Tuesday 24 January 2012

Inside Indonesia's Katharine McGregor: What's wrong with contemporary Indonesia


From red to green
Harsutedjo explains that for him ‘loving one’s country means protecting and safeguarding the land and water that we own and all that grows and lives in it, all flora and fauna and all water and sea as well as the air above it and its people’ (p. 5). He expresses great regret that Indonesian leaders do not seem to value these things as evidenced by the 2002 ‘loss’ to Malaysia of the two islands of Sipadan and Ligitan at the border of East Kalimantan. According to him, the two islands were handed over because of a regime that ‘prioritised its own power and its own pockets’. More small islands have been and will continue to be lost and to sink because of ‘the greed of giant investors’. According to Harsutedjo ‘They collude with the regime to steadily steal the coral, the sand and to dig up the mangrove trees which have for thousands of years guarded and preserved our seas and our land’ (p. 5).

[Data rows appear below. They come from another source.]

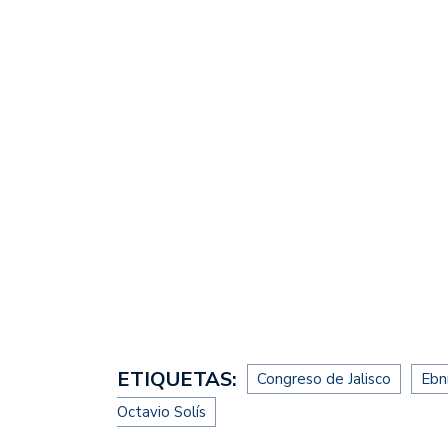
ETIQUETAS:
Congreso de Jalisco
Ebn
Octavio Solís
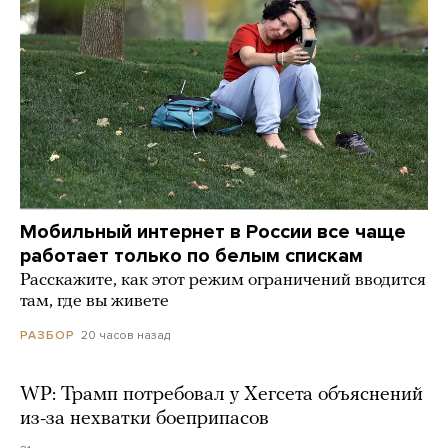
Мобильный интернет в России все чаще
работает только по белым спискам
Расскажите, как этот режим ограничений вводится
там, где вы живете
20 часов назад
РАЗБОР
WP: Трамп потребовал у Хегсета объяснений
из-за нехватки боеприпасов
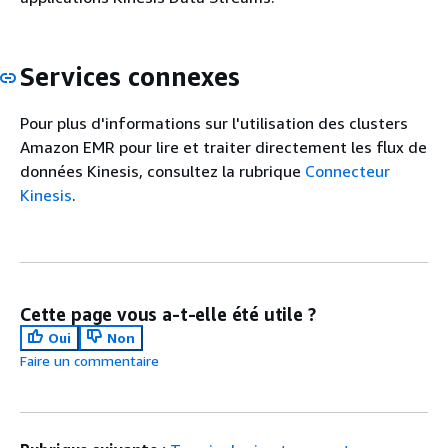
Services connexes
Pour plus d'informations sur l'utilisation des clusters
Amazon EMR pour lire et traiter directement les flux de
données Kinesis, consultez la rubrique
Connecteur
Kinesis
.
Cette page vous a-t-elle été utile ?
Oui
Non
Faire un commentaire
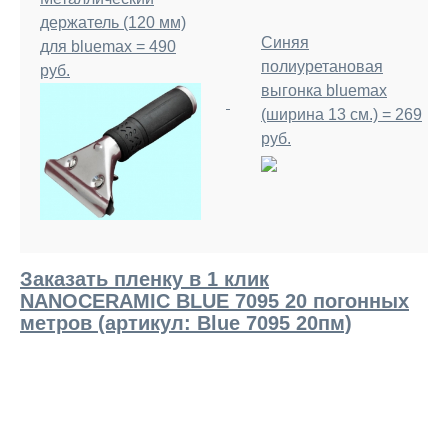
держатель (120 мм)
Синяя
для bluemax = 490
полиуретановая
руб.
выгонка bluemax
(ширина 13 см.) = 269
руб.
Заказать пленку в 1 клик
NANOCERAMIC BLUE 7095 20 погонных
метров (артикул: Blue 7095 20пм)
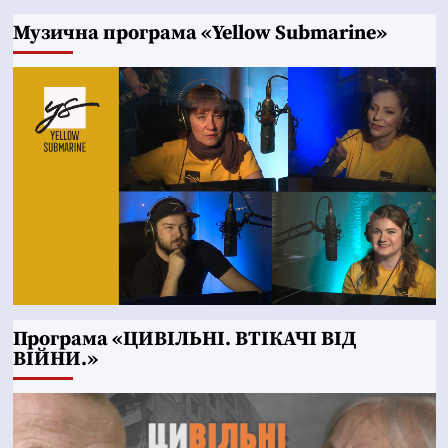
Музична програма «Yellow Submarine»
Програма «ЦИВІЛЬНІ. ВТІКАЧІ ВІД
ВІЙНИ.»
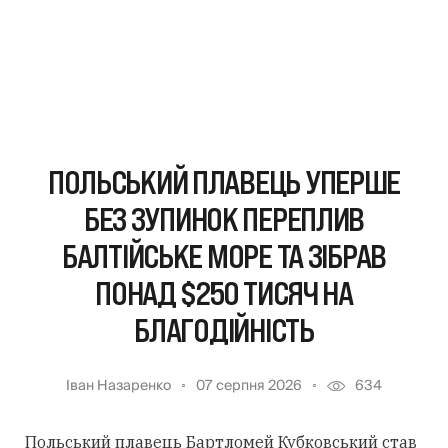
ПОЛЬСЬКИЙ ПЛАВЕЦЬ УПЕРШЕ
БЕЗ ЗУПИНОК ПЕРЕПЛИВ
БАЛТІЙСЬКЕ МОРЕ ТА ЗІБРАВ
ПОНАД $250 ТИСЯЧ НА
БЛАГОДІЙНІСТЬ
Іван Назаренко
07 серпня 2026
634
Польський плавець Бартломей Кубковський став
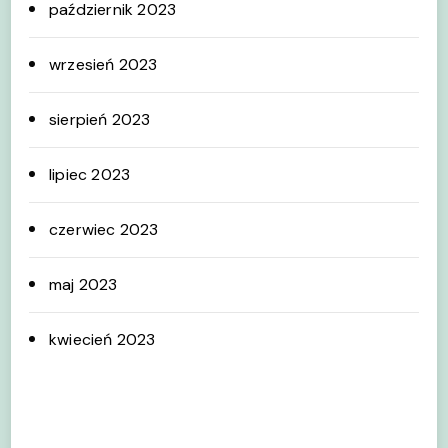
październik 2023
wrzesień 2023
sierpień 2023
lipiec 2023
czerwiec 2023
maj 2023
kwiecień 2023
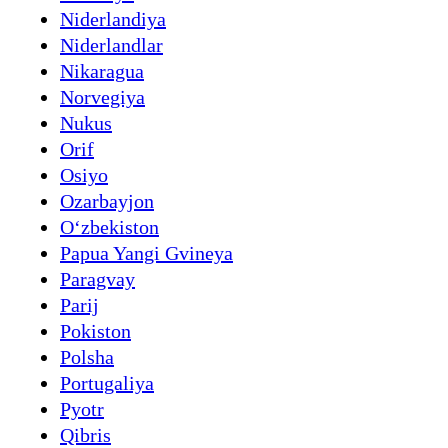
Niderlandiya
Niderlandlar
Nikaragua
Norvegiya
Nukus
Orif
Osiyo
Ozarbayjon
Oʻzbekiston
Papua Yangi Gvineya
Paragvay
Parij
Pokiston
Polsha
Portugaliya
Pyotr
Qibris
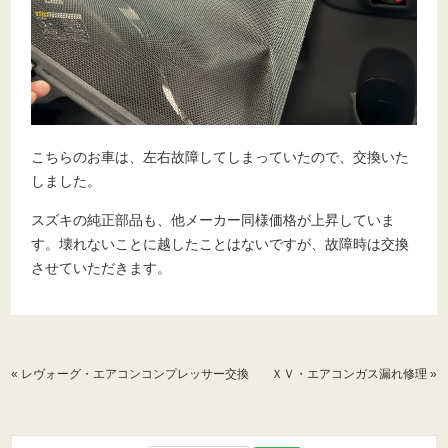
こちらのお車は、左右故障してしまっていたので、交換いた
しました。
スズキの純正部品も、他メーカー同様価格が上昇していま
す。壊れないことに越したことはないですが、故障時は交換
させていただきます。
«
レヴォーグ・エアコンコンプレッサー交換
ＸＶ・エアコンガス漏れ修理
»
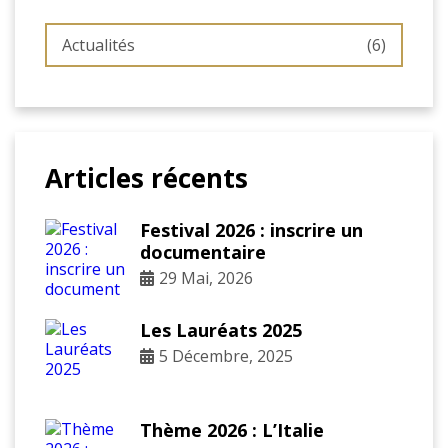
Actualités
(6)
Articles récents
Festival 2026 : inscrire un
documentaire
29 Mai, 2026
Les Lauréats 2025
5 Décembre, 2025
Thème 2026 : L’Italie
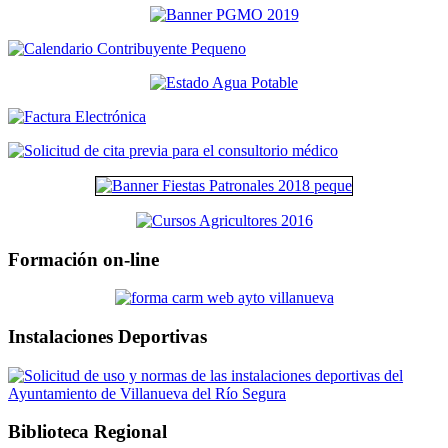
Formación on-line
Instalaciones Deportivas
Biblioteca Regional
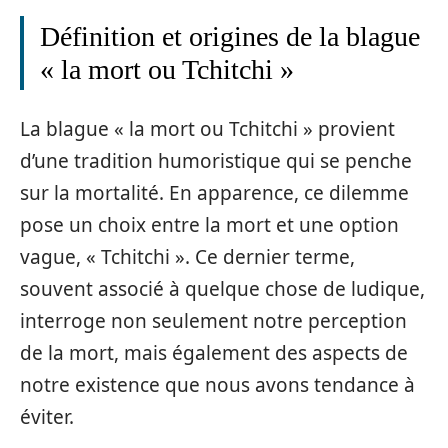
Définition et origines de la blague
« la mort ou Tchitchi »
La blague « la mort ou Tchitchi » provient
d’une tradition humoristique qui se penche
sur la mortalité. En apparence, ce dilemme
pose un choix entre la mort et une option
vague, « Tchitchi ». Ce dernier terme,
souvent associé à quelque chose de ludique,
interroge non seulement notre perception
de la mort, mais également des aspects de
notre existence que nous avons tendance à
éviter.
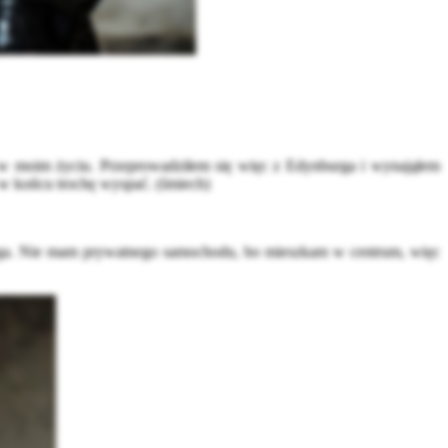
ę w moim życiu. Przeprowadziłem się więc z Edynburga i wynająłem
ę w końcu trochę wyspać. (śmiech)
ynburga. Nie mam prywatnego samochodu, bo mieszkam w centrum, więc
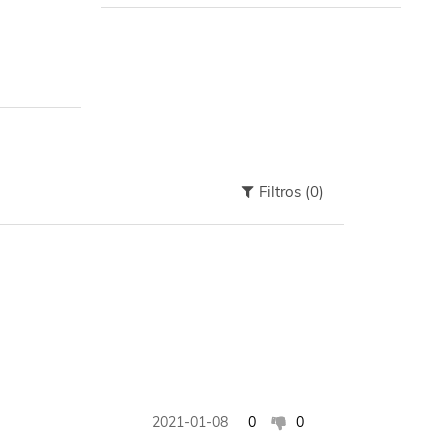
Filtros
(0)
2021-01-08
0
0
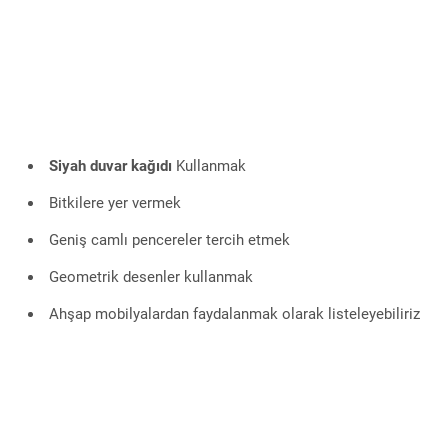
Siyah duvar kağıdı
Kullanmak
Bitkilere yer vermek
Geniş camlı pencereler tercih etmek
Geometrik desenler kullanmak
Ahşap mobilyalardan faydalanmak olarak listeleyebiliriz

The illegal sale of timber, sand and soil at low prices to Singapore is evidence that Indonesians have already sold their homeland’ (p. 5). Throughout his dictionary Harsutedjo lists many other cases in which Indonesia’s economic sovereignty has been compromised such as through the sale of mining and oil concessions to foreigners. In our interview, Harsutedjo stated that ‘compared to the Sukarno era there is now more foreign exploitation, but also national exploitation’. He gives the example of the privatisation of water for use in rice fields and of drinking water.